[WHAT YOU SHOULD DO] Go through the material underneath and show every line where the string "känns" occurs.

[DATA]
= = = = = = =
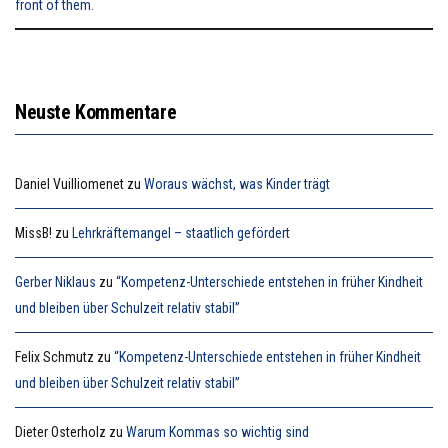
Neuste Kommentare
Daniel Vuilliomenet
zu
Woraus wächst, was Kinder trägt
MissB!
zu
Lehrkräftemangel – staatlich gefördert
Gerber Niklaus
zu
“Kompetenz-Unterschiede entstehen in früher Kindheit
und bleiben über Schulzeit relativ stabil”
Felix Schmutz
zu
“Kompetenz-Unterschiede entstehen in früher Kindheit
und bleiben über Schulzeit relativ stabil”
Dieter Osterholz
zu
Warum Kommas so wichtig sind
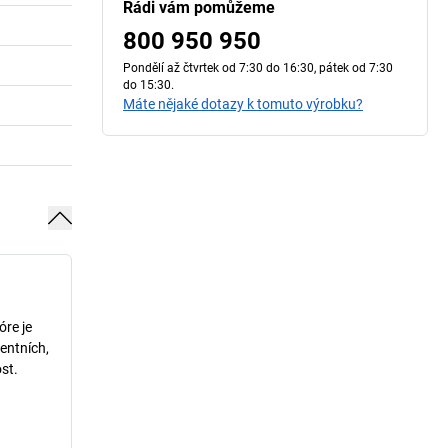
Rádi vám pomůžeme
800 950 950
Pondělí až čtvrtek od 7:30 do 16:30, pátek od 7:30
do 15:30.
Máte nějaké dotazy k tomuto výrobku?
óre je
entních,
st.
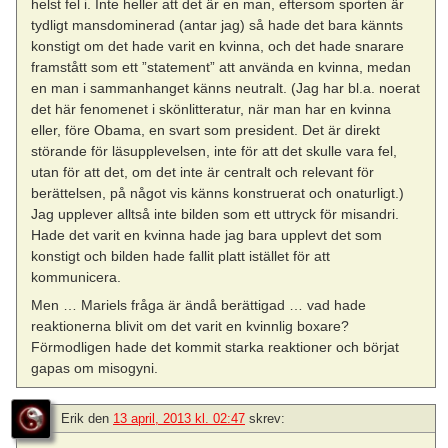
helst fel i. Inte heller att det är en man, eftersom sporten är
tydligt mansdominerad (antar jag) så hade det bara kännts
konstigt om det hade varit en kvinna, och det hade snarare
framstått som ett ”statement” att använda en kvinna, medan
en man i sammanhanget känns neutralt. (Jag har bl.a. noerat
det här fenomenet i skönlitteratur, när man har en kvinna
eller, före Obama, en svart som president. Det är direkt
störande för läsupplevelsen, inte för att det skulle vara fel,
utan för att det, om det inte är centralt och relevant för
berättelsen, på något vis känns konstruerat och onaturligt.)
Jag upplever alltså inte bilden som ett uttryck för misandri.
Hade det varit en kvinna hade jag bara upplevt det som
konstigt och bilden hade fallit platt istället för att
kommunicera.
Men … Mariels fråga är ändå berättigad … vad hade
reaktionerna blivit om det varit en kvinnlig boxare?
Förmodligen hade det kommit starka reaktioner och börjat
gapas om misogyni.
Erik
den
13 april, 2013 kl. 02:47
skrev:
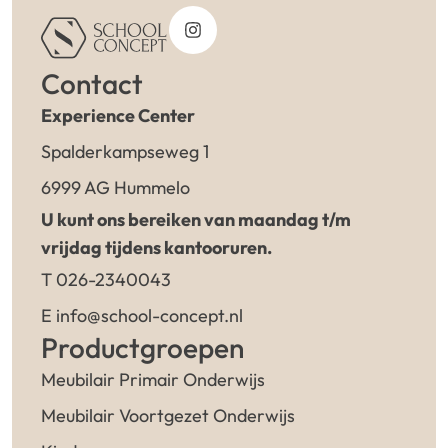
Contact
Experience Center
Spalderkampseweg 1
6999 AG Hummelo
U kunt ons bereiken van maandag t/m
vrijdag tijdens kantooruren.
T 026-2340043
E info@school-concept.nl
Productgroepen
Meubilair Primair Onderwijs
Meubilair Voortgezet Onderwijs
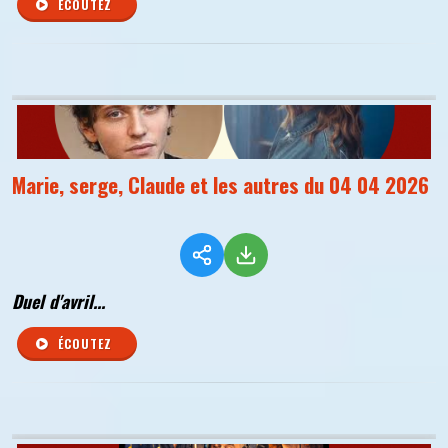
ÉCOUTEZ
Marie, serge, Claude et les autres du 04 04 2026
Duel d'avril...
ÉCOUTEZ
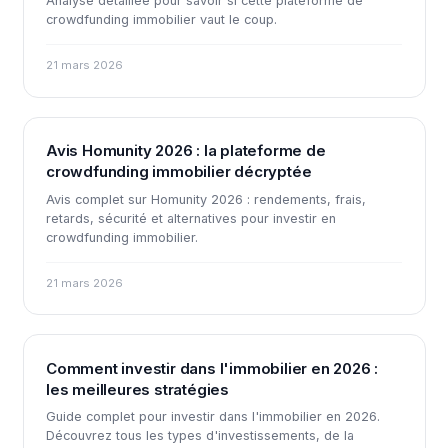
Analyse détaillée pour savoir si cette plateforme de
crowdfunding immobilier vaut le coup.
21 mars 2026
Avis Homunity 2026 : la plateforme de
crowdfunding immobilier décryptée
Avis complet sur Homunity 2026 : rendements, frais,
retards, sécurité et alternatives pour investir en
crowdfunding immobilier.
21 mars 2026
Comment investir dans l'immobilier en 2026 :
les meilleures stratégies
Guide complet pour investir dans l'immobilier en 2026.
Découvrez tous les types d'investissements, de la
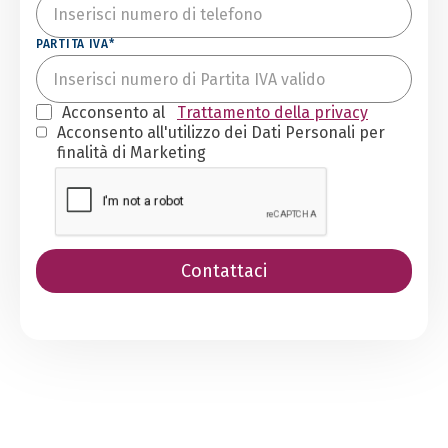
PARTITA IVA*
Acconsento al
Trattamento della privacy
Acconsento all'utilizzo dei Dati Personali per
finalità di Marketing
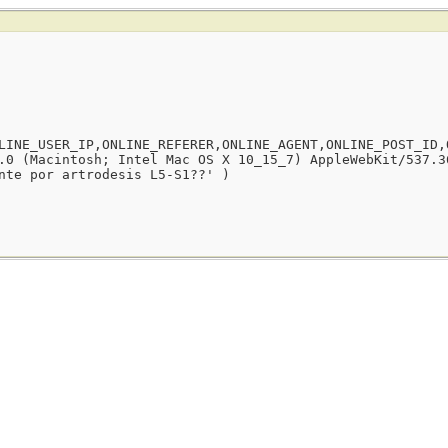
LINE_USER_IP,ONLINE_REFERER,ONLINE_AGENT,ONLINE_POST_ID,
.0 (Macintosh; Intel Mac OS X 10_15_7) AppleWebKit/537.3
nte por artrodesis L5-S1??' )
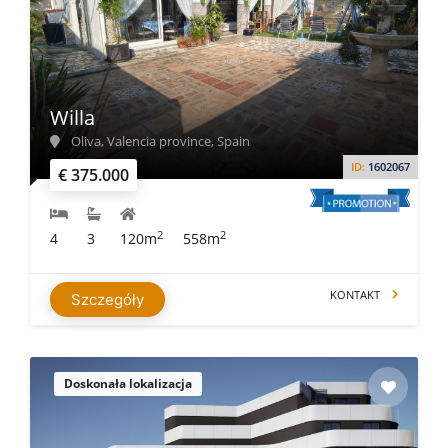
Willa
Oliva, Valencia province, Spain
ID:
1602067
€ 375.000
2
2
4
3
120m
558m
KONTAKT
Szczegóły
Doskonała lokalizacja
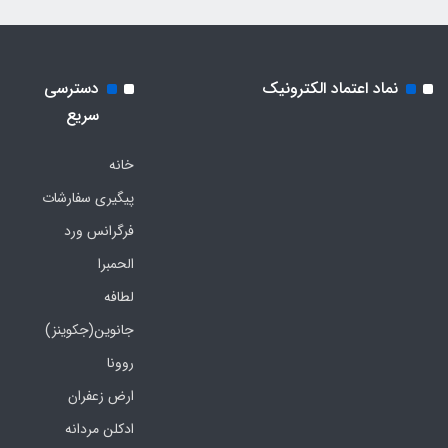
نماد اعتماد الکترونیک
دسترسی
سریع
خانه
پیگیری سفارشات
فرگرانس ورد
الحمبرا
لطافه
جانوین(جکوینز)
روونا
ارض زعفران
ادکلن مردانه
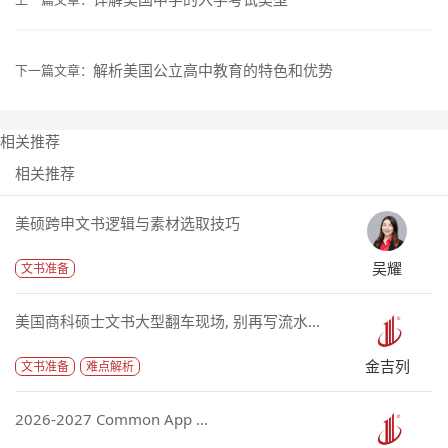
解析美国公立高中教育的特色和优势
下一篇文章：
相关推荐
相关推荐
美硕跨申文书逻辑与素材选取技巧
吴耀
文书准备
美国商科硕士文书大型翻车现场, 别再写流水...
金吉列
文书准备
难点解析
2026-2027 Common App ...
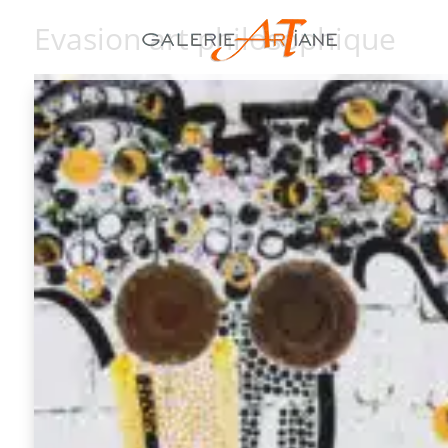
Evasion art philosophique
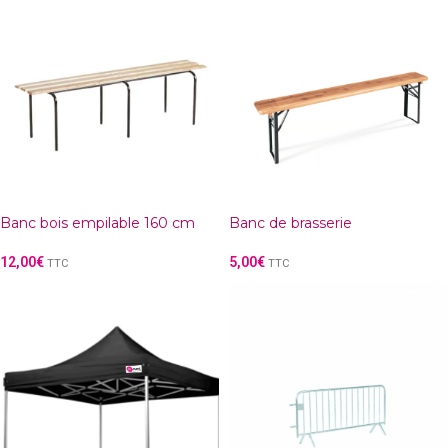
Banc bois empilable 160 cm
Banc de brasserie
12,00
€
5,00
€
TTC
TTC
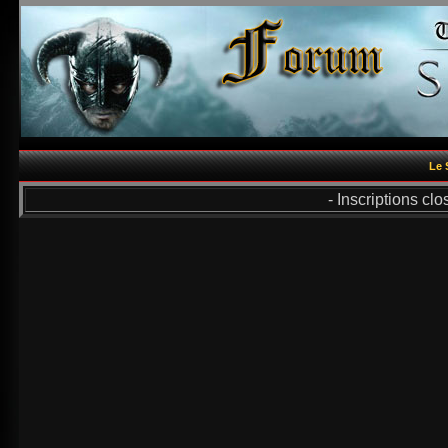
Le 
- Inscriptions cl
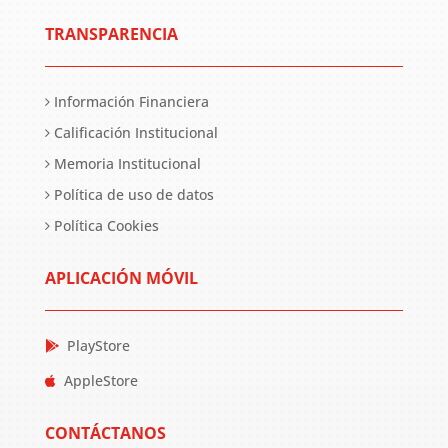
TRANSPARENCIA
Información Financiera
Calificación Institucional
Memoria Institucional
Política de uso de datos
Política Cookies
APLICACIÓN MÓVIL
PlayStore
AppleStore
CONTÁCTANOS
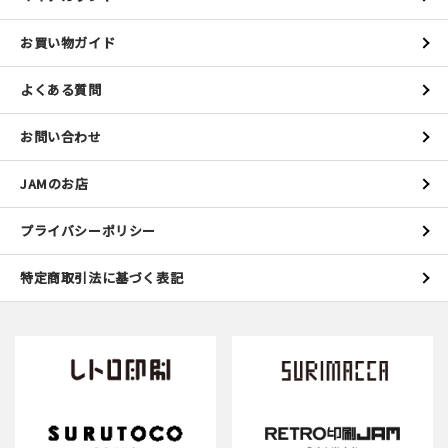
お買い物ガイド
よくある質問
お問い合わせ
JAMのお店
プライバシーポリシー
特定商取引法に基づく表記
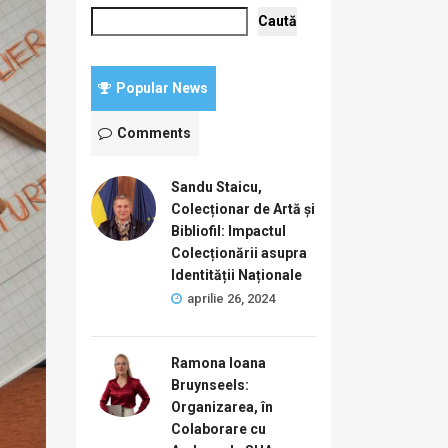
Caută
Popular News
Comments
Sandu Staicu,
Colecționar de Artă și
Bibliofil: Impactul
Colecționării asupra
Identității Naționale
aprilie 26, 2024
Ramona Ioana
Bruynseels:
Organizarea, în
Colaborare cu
= = = = = = =
[ANSWER SPACE]
en man i sammanhanget känns neutralt. (Jag har bl.a. noerat
berättelsen, på något vis känns konstruerat och onaturligt.)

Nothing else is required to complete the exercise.